◆ What to do
All of the data, except its images, should be set down exactly as it appears.

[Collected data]

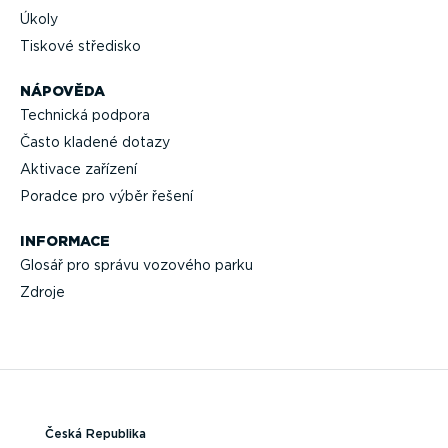
Úkoly
Tiskové středisko
NÁPOVĚDA
Technická podpora
Často kladené dotazy
Aktivace zařízení
Poradce pro výběr řešení
INFORMACE
Glosář pro správu vozového parku
Zdroje
Česká Republika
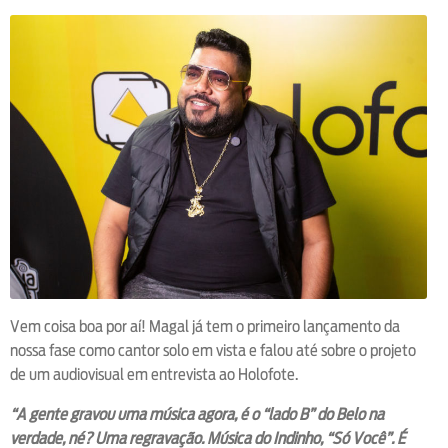
Vem coisa boa por aí! Magal já tem o primeiro lançamento da
nossa fase como cantor solo em vista e falou até sobre o projeto
de um audiovisual em entrevista ao Holofote.
“A gente gravou uma música agora, é o “lado B” do Belo na
verdade, né? Uma regravação. Música do Indinho, “Só Você”. É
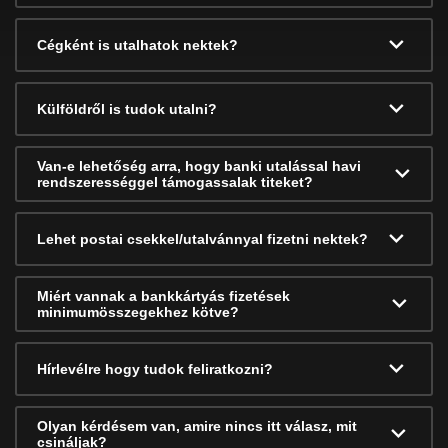
Cégként is utalhatok nektek?
Külföldről is tudok utalni?
Van-e lehetőség arra, hogy banki utalással havi
rendszerességgel támogassalak titeket?
Lehet postai csekkel/utalvánnyal fizetni nektek?
Miért vannak a bankkártyás fizetések
minimumösszegekhez kötve?
Hírlevélre hogy tudok feliratkozni?
Olyan kérdésem van, amire nincs itt válasz, mit
csináljak?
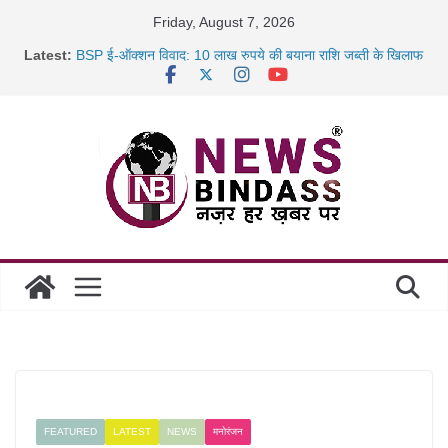
Skip
Friday, August 7, 2026
to
साइबर ठगी पर दुर्ग पुलिस का बड़ा एक्शन: 13 म्यूल बैंक खाताधारक
Latest:
गिरफ्तार
content
BSP ई-ऑक्शन विवाद: 10 लाख रुपये की बयाना राशि जब्ती के खिलाफ
रायपुर में कल्याण ज्वेलर्स में डकैती की साजिश नाकाम, दिल्ली-बिहार
छत्तीसगढ़ में 1460 गोधाम होंगे स्थापित, हर विकासखंड के 10 उत्कृष्ट
गोठानों
FEATURED
LATEST
NEWS
मनोरंजन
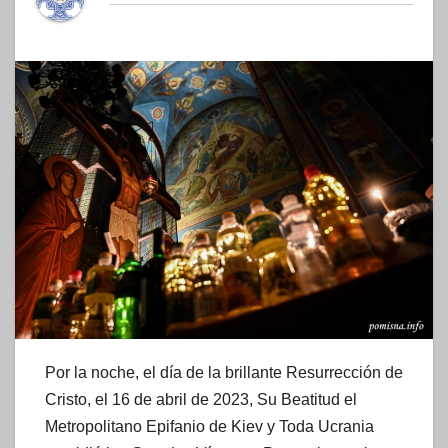
Por la noche, el día de la brillante Resurrección de
Cristo, el 16 de abril de 2023, Su Beatitud el
Metropolitano Epifanio de Kiev y Toda Ucrania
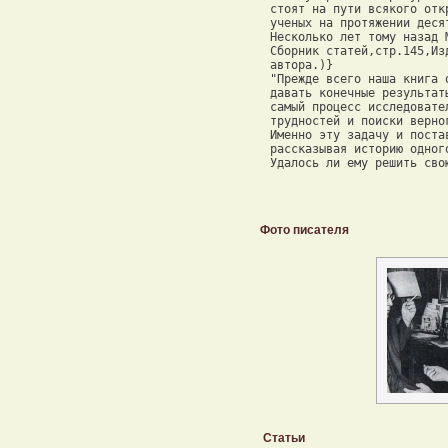
 стоят на пути всякого отк
 ученых на протяжении деся
 Несколько лет тому назад 
 Сборник статей,стр.145,Из
 автора.)} 

 "Прежде всего наша книга 
 давать конечные результат
 самый процесс исследовате
 трудностей и поиски верног
 Именно эту задачу и поста
 рассказывая историю одног
 Удалось ли ему решить сво
Фото писателя
Статьи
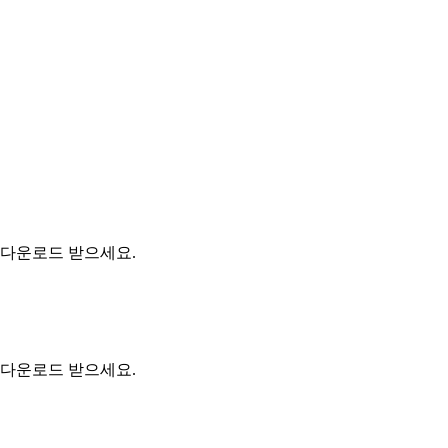
 다운로드 받으세요.
 다운로드 받으세요.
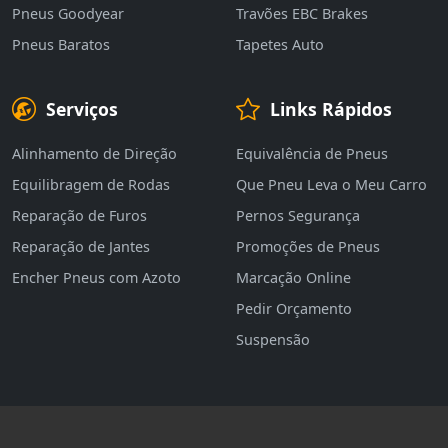
Pneus Goodyear
Travões EBC Brakes
Pneus Baratos
Tapetes Auto
Serviços
Links Rápidos
Alinhamento de Direção
Equivalência de Pneus
Equilibragem de Rodas
Que Pneu Leva o Meu Carro
Reparação de Furos
Pernos Segurança
Reparação de Jantes
Promoções de Pneus
Encher Pneus com Azoto
Marcação Online
Pedir Orçamento
Suspensão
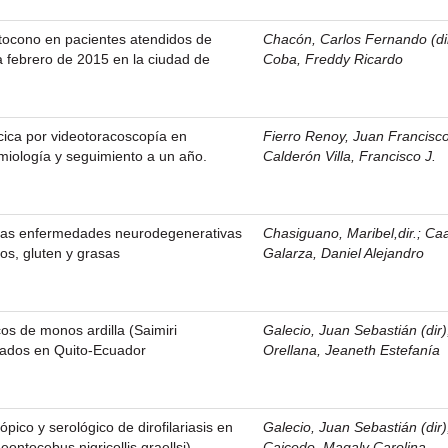
tocono en pacientes atendidos de
Chacón, Carlos Fernando (di
 febrero de 2015 en la ciudad de
Coba, Freddy Ricardo
cica por videotoracoscopía en
Fierro Renoy, Juan Francisco,
emiología y seguimiento a un año.
Calderón Villa, Francisco J.
 las enfermedades neurodegenerativas
Chasiguano, Maribel,dir.
;
Ca
tos, gluten y grasas
Galarza, Daniel Alejandro
os de monos ardilla (Saimiri
Galecio, Juan Sebastián (dir)
ados en Quito-Ecuador
Orellana, Jeaneth Estefanía
pico y serológico de dirofilariasis en
Galecio, Juan Sebastián (dir)
ontocebus nigricollis graellsi)
Caicedo, Magaly Carolina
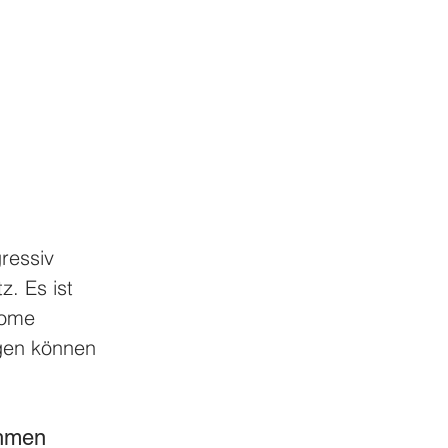
ressiv 
. Es ist 
nome 
gen können 
ehmen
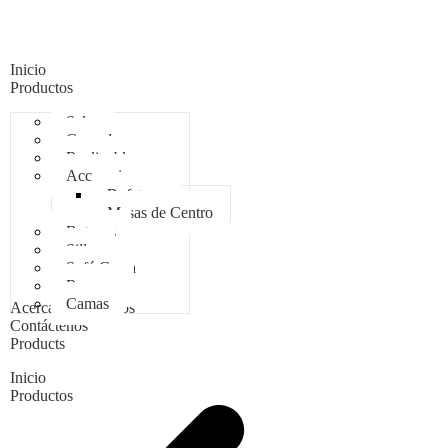
Inicio
Productos
Salas
Comedores
Reclinables
Accesorios
Bufeteras
Mesas de Centro
Butacas
Sillas
Sofá Cama
Roperos
Camas
Acerca de Nosotros
Contáctenos
Products
Inicio
Productos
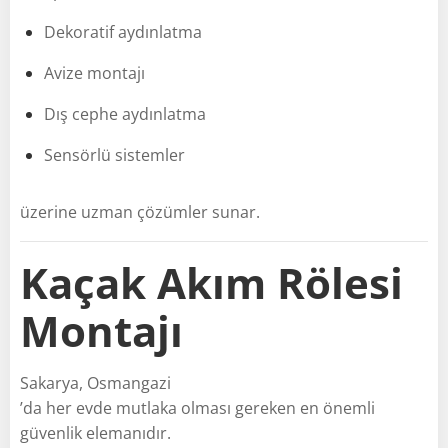
Dekoratif aydınlatma
Avize montajı
Dış cephe aydınlatma
Sensörlü sistemler
üzerine uzman çözümler sunar.
Kaçak Akım Rölesi
Montajı
Sakarya, Osmangazi
’da her evde mutlaka olması gereken en önemli
güvenlik elemanıdır.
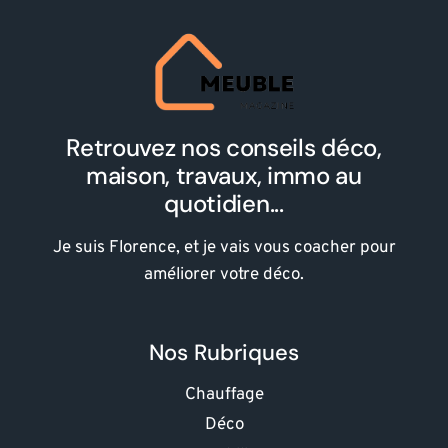
Retrouvez nos conseils déco,
maison, travaux, immo au
quotidien...
Je suis Florence, et je vais vous coacher pour
améliorer votre déco.
Nos Rubriques
Chauffage
Déco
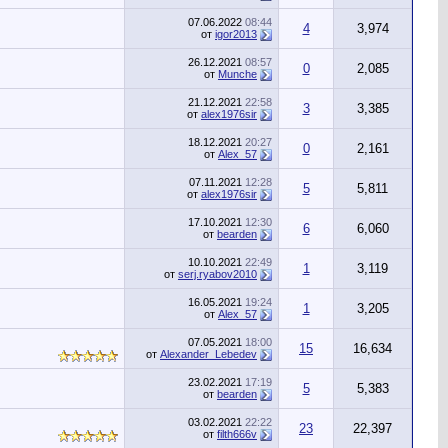
07.06.2022
08:44
4
3,974
от
igor2013
26.12.2021
08:57
0
2,085
от
Munche
21.12.2021
22:58
3
3,385
от
alex1976sir
18.12.2021
20:27
0
2,161
от
Alex_57
07.11.2021
12:28
5
5,811
от
alex1976sir
17.10.2021
12:30
6
6,060
от
bearden
10.10.2021
22:49
1
3,119
от
serj.ryabov2010
16.05.2021
19:24
1
3,205
от
Alex_57
07.05.2021
18:00
15
16,634
от
Alexander_Lebedev
23.02.2021
17:19
5
5,383
от
bearden
03.02.2021
22:22
23
22,397
от
filth666v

◆ The completed task
Úkoly
Tiskové středisko
NÁPOVĚDA
Technická podpora
Často kladené dotazy
Aktivace zařízení
Poradce pro výběr řešení
INFORMACE
Glosář pro správu vozového parku
Zdroje
Česká Republika
Vem coisa boa por aí! Magal já tem o primeiro lançamento da
nossa fase como cantor solo em vista e falou até sobre o projeto
de um audiovisual em entrevista ao Holofote.
“A gente gravou uma música agora, é o “lado B” do Belo na
verdade, né? Uma regravação. Música do Indinho, “Só Você”. É
Cégként is utalhatok nektek?
Külföldről is tudok utalni?
Van-e lehetőség arra, hogy banki utalással havi
rendszerességgel támogassalak titeket?
Lehet postai csekkel/utalvánnyal fizetni nektek?
Miért vannak a bankkártyás fizetések
minimumösszegekhez kötve?
Hírlevélre hogy tudok feliratkozni?
Olyan kérdésem van, amire nincs itt válasz, mit
csináljak?
Skip
Friday, August 7, 2026
to
साइबर ठगी पर दुर्ग पुलिस का बड़ा एक्शन: 13 म्यूल बैंक खाताधारक
Latest:
गिरफ्तार
content
BSP ई-ऑक्शन विवाद: 10 लाख रुपये की बयाना राशि जब्ती के खिलाफ
रायपुर में कल्याण ज्वेलर्स में डकैती की साजिश नाकाम, दिल्ली-बिहार
छत्तीसगढ़ में 1460 गोधाम होंगे स्थापित, हर विकासखंड के 10 उत्कृष्ट
गोठानों
FEATURED
LATEST
NEWS
मनोरंजन
Por la noche, el día de la brillante Resurrección de
Cristo, el 16 de abril de 2023, Su Beatitud el
Metropolitano Epifanio de Kiev y Toda Ucrania
 стоят на пути всякого отк
 ученых на протяжении деся
 Несколько лет тому назад 
 Сборник статей,стр.145,Из
 автора.)} 

 "Прежде всего наша книга 
 давать конечные результат
 самый процесс исследовате
 трудностей и поиски верног
 Именно эту задачу и поста
 рассказывая историю одног
 Удалось ли ему решить сво
Фото писателя
Статьи
 다운로드 받으세요.
 다운로드 받으세요.
Pneus Goodyear
Travões EBC Brakes
Pneus Baratos
Tapetes Auto
Serviços
Links Rápidos
Alinhamento de Direção
Equivalência de Pneus
Equilibragem de Rodas
Que Pneu Leva o Meu Carro
Reparação de Furos
Pernos Segurança
Reparação de Jantes
Promoções de Pneus
Encher Pneus com Azoto
Marcação Online
Pedir Orçamento
Suspensão
tocono en pacientes atendidos de
Chacón, Carlos Fernando (di
 febrero de 2015 en la ciudad de
Coba, Freddy Ricardo
cica por videotoracoscopía en
Fierro Renoy, Juan Francisco,
emiología y seguimiento a un año.
Calderón Villa, Francisco J.
 las enfermedades neurodegenerativas
Chasiguano, Maribel,dir.
;
Ca
tos, gluten y grasas
Galarza, Daniel Alejandro
os de monos ardilla (Saimiri
Galecio, Juan Sebastián (dir)
ados en Quito-Ecuador
Orellana, Jeaneth Estefanía
pico y serológico de dirofilariasis en
Galecio, Juan Sebastián (dir)
ontocebus nigricollis graellsi)
Caicedo, Magaly Carolina
ressiv 
. Es ist 
nome 
gen können 
ehmen
Inicio
Productos
Salas
Comedores
Reclinables
Accesorios
Bufeteras
Mesas de Centro
Butacas
Sillas
Sofá Cama
Roperos
Camas
Acerca de Nosotros
Contáctenos
Products
Inicio
Productos
Dekoratif aydınlatma
Avize montajı
Dış cephe aydınlatma
Sensörlü sistemler
üzerine uzman çözümler sunar.
Kaçak Akım Rölesi
Montajı
Sakarya, Osmangazi
’da her evde mutlaka olması gereken en önemli
güvenlik elemanıdır.
Retrouvez nos conseils déco,
maison, travaux, immo au
quotidien...
Je suis Florence, et je vais vous coacher pour
améliorer votre déco.
Nos Rubriques
Chauffage
Déco
07.06.2022
08:44
4
3,974
от
igor2013
26.12.2021
08:57
0
2,085
от
Munche
21.12.2021
22:58
3
3,385
от
alex1976sir
18.12.2021
20:27
0
2,161
от
Alex_57
07.11.2021
12:28
5
5,811
от
alex1976sir
17.10.2021
12:30
6
6,060
от
bearden
10.10.2021
22:49
1
3,119
от
serj.ryabov2010
16.05.2021
19:24
1
3,205
от
Alex_57
07.05.2021
18:00
15
16,634
от
Alexander_Lebedev
23.02.2021
17:19
5
5,383
от
bearden
03.02.2021
22:22
23
22,397
от
filth666v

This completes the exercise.